Requests for comment/Localisation format
This is an RfC on a JSON based localisation format and structure for MediaWiki core and extensions, based on the work to create jQuery.i18n. There will be no loss of internationalisation or localisation functionality in this change.
Localisation format | |
---|---|
Component | Localisation |
Creation date | |
Author(s) | Siebrand, James F. |
Document status | implemented |
Rationale
editThe current MediaWiki localisation files are based on PHP arrays. Having PHP arrays makes the localisation files not directly usable in JavaScript, which will be a follow-up stage to this change. Having JSON as the MediaWiki file format will make it easier to integrate modularly-developed functionality into MediaWiki, while preserving all the rich internationalisation features MediaWiki currently enjoys.
The largest i18n files in extensions currently contain localisations for 200 or more languages, have a size in the megabytes, and have several tens of thousands lines (for example WikimediaCCLicenseTexts.i18n.php
is 3.8 MiB and over 18,000 lines, and UploadWizard.i18n.php
is 3.4 MiB and over 32,000 lines). These large files are hard to edit for developers altering existing English messages and adding new ones, and slow to process for MediaWiki and others. A change in one translation in an extension could for example no longer trigger a re-cache of all languages any more, as we can track timestamps per language after this change. This benefit applies to MediaWiki core as well as to translatewiki.net. While handling JSON may be slower than using PHP (we have no benchmarks on this), overall this change can improve performance by avoiding loading unnecessary data, as data for each language is held in a separate file.

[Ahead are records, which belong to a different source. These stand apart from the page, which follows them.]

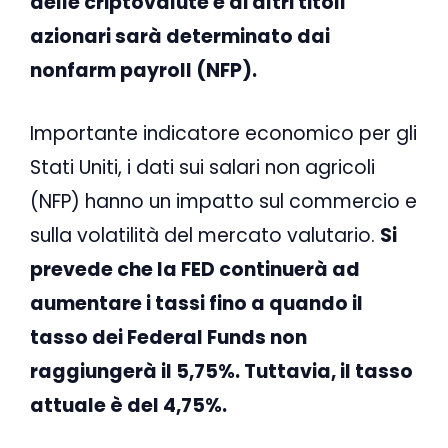
delle criptovalute e di altri titoli
azionari sarà determinato dai
nonfarm payroll (NFP).
Importante indicatore economico per gli
Stati Uniti, i dati sui salari non agricoli
(NFP) hanno un impatto sul commercio e
sulla volatilità del mercato valutario.
Si
prevede che la FED continuerà ad
aumentare i tassi fino a quando il
tasso dei Federal Funds non
raggiungerà il 5,75%. Tuttavia, il tasso
attuale è del 4,75%.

Additionally, using executable PHP files is a potential security risk. Loading the messages for translation at translatewiki.net and any other kind of manipulation is icky.
Out of scope
edit- Representation in resource loader for i18n files; a separate RfC will be submitted for this.
Requirements
editRequirements are at least the following:
- The scope of this RfC is limited to
$messages
. - The messages should be stored in a non-executable UTF-8 file format.
- MediaWiki core and individual extensions should be able to have multiple groups of messages, located in an advised standard structure (for example,
i18n/[modulename]/langcode.json
). - All current MediaWiki i18n features must keep working.
- The current extension localisation format should keep working (
$wgExtensionMessagesFiles
) for backward compatibility purposes. - The new format will be mandatory for all Wikimedia deployed code.
- Conversion scripts should be made available, and be performed for all Wikimedia-deployed extensions, expected by the time of the branching of MediaWiki 1.24.
Proposal
editThe proposal is as follows
- We will use UTF-8 JSON files using the same syntax that is used by jQuery.i18n, https://github.com/wikimedia/jquery.i18n. This provides complete support for
$messages
and basic authoring information, but does not support all the edges of theMessagesXx.php
files, which will remain (replacing them is out-of-scope for this RfC).- The JSON translation files will be stored with actual human-readable Unicode characters and not Unicode character numbers. If this is a problem, it should be a job of for example ResourceLoader to resolve this.
- Each locale will be stored in its own file, even though the jquery.i18n file format specifies that it is also possible to put all locales in the same file.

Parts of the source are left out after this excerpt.